2021-03-12 Thread Michael Thomas

Hi Frank,

I finally got around to removing the data pool.  It went without a hitch.

Ironically, about a week before I got around to removing the pool, I 
suffered the same problem as before, except this time it wasn't a power 
glitch that took out the OSDs, it was my own careless self who decided 
to reboot too many OSD hosts at the same time.  The multiple OSDs went 
down while I was copying a lot of data into ceph.  And as before, this 
left a bunch of corrupted files that caused stat() and unlink() to hang.


I recovered it the same as before, by removing the files from the 
filesystem, then removing the lost objects from the PGs.  Unlike last 
time, I did not try to copy the good files into a new pool. 
Fortunately, this cleanup process worked fine.


For those watching from home, here are the steps I took to clean up:

* Restart all mons (I rebooted all of them, but it may have been enough 
to simply restart the mds).  Reboot the client that is experiencing the 
hang.  This didn't fix the problem with stat() hanging, but did allow 
unlink() (and /usr/bin/unlink) to remove the files without hanging.  I'm 
not sure which of these steps is the necessary one, as I did all of them 
before I was able to proceed.


* Make a list of the affected PGs:
  ceph pg dump_stuck  | grep recovery_unfound > pg.txt

* Make a list of the affected OIDs:
  cat pg.txt | awk '{print $1}' | while read pg ; do echo $pg ; ceph pg 
$pg list_unfound | jq '.objects[].oid.oid' ; done | sed -e 's/"//g' > 
oid.txt


* Convert the OID numbers to inodes:
  cat oid.txt | awk '{print $2}' | sed -e 's/\..*//' | while read oid ; 
do  printf "%d\n" 0x${oid} ; done > inum.txt


* Find the filenames corresponding to the affected inodes (requires the 
/ceph filesystem to be mounted):
  cat inum.txt | while read inum ; do echo -n "${inum} " ; find 
/ceph/frames/O3/raw -inum ${inum} ; done > files.txt


* Call /usr/bin/unlink on each of the files in files.txt.  Don't use 
/usr/bin/rm, as it will hang when calling stat() before unlink().


* Remove the unfound objects:
  cat pg.txt | awk '{print $1}' | while read pg ; do echo $pg ; ceph pg 
$pg mark_unfound_lost delete ; done


* Watch the output of 'ceph -s' to see the cluster become healthy again

--Mike

On 2/12/21 4:55 PM, Frank Schilder wrote:

Hi Michael,

I also think it would be safe to delete.

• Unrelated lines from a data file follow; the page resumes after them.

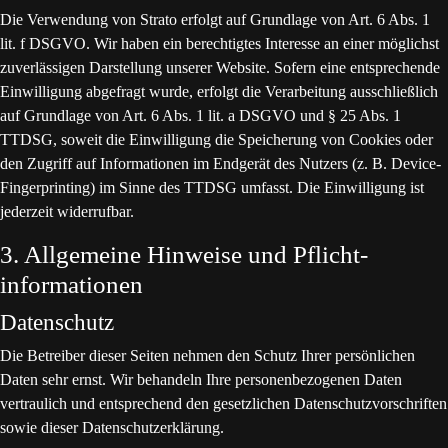
Die Verwendung von Strato erfolgt auf Grundlage von Art. 6 Abs. 1
lit. f DSGVO. Wir haben ein berechtigtes Interesse an einer möglichst
zuverlässigen Darstellung unserer Website. Sofern eine entsprechende
Einwilligung abgefragt wurde, erfolgt die Verarbeitung ausschließlich
auf Grundlage von Art. 6 Abs. 1 lit. a DSGVO und § 25 Abs. 1
TTDSG, soweit die Einwilligung die Speicherung von Cookies oder
den Zugriff auf Informationen im Endgerät des Nutzers (z. B. Device-
Fingerprinting) im Sinne des TTDSG umfasst. Die Einwilligung ist
jederzeit widerrufbar.
3. Allgemeine Hinweise und Pflicht­
informationen
Datenschutz
Die Betreiber dieser Seiten nehmen den Schutz Ihrer persönlichen
Daten sehr ernst. Wir behandeln Ihre personenbezogenen Daten
vertraulich und entsprechend den gesetzlichen Datenschutzvorschriften
sowie dieser Datenschutzerklärung.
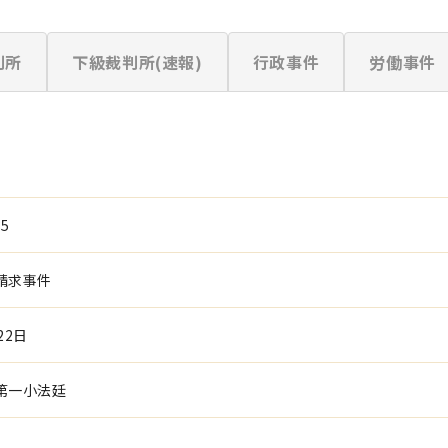
判所
下級裁判所(速報)
行政事件
労働事件
85
請求事件
22日
第一小法廷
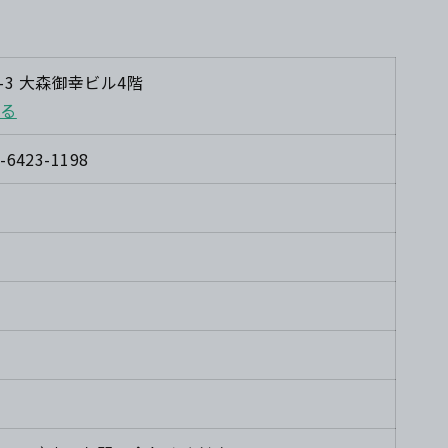
2-3 大森御幸ビル4階
する
3-6423-1198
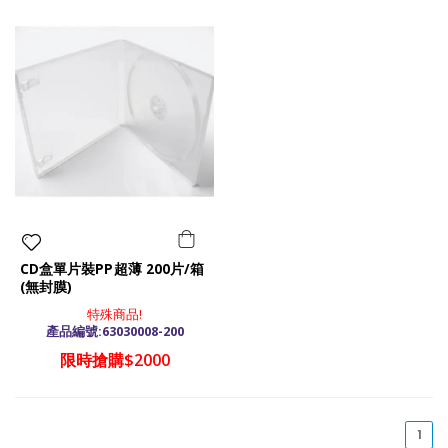
CD盒單片裝PP超薄 200片/箱
(無封膜)
特殊商品!
產品編號:63030008-200
限時搶購$2000
(cu
1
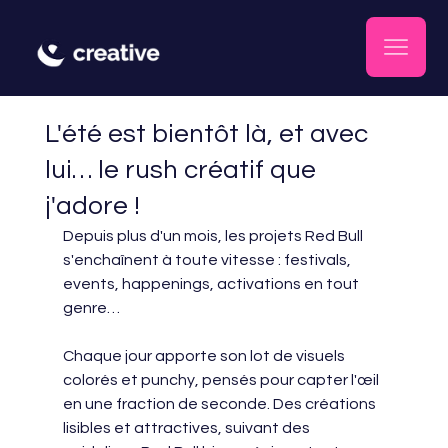
L'été est bientôt là, et avec
lui… le rush créatif que
j'adore !
Depuis plus d'un mois, les projets Red Bull 
s'enchaînent à toute vitesse : festivals, 
events, happenings, activations en tout 
genre… 
Chaque jour apporte son lot de visuels 
colorés et punchy, pensés pour capter l'œil 
en une fraction de seconde. Des créations 
lisibles et attractives, suivant des 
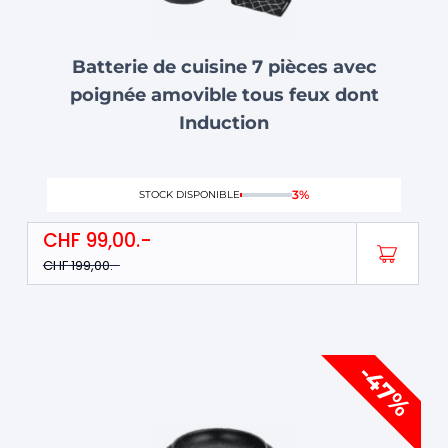
Batterie de cuisine 7 pièces avec
poignée amovible tous feux dont
Induction
3%
STOCK DISPONIBLE
CHF
99,00
CHF
199,00
Le
Le
-47%
prix
prix
initial
actuel
était :
est :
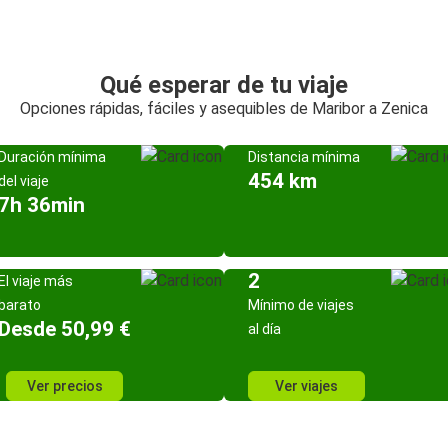
Qué esperar de tu viaje
Opciones rápidas, fáciles y asequibles de Maribor a Zenica
Duración mínima
Distancia mínima
454 km
del viaje
7h 36min
2
El viaje más
barato
Mínimo de viajes
Desde 50,99 €
al día
Ver precios
Ver viajes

The object count might be an incorrect 
reference count of lost objects that didn't get decremented. This might be 
fixed by running a deep scrub over all PGs in that pool.

I don't know rados well enough to find out where such an object count comes 
from. However, ceph df is known to be imperfect. Maybe its just an accounting 
bug there. I think there were a couple of cases where people deleted all 
objects in a pool and ceph df would still report non-zero usage.

Best regards,
=
Frank Schilder
AIT Risø Campus
Bygning 109, rum S14

________
From: Michael Thomas 
Sent: 12 February 2021 22:35:25
To: Frank Schilder; ceph-users@ceph.io
Subject: Re: [ceph-users] Removing secondary data pool from mds

Hi Frank,

We're not using snapshots.

I was able to run:
  ceph daemon mds.ceph1 dump cache /tmp/cache.txt

...and scan for the stray object to find the cap id that was accessing
the object.  I matched this with the entity name in:
  ceph daemon mds.ceph1 session ls

...to determine the client host.  The strays went away after I rebooted
the offending client.

With all access to the objects now cleared, I ran:

  ceph pg X.Y mark_unfound_lost delete

...on any remaining rados objects.

At this point (at long last) the pool was able to return to the
'HEALTHY' status.  However, there is one remaining bit that I don't
understand.  'ceph df' returns 355 objects for the pool
(fs.data.archive.frames):

https://pastebin.com/vbZLhQmC

...but 'rados -p fs.data.archive.frames ls --all' returns no objects.
So I'm not sure what these 355 objects were.  Because of that, I haven't
removed the pool from cephfs quite yet, even though I think it would be
safe to do so.

--Mike


On 2/10/21 4:20 PM, Frank Schilder wrote:

Hi Michael,

out of curiosity, did the pool go away or did it put up a fight?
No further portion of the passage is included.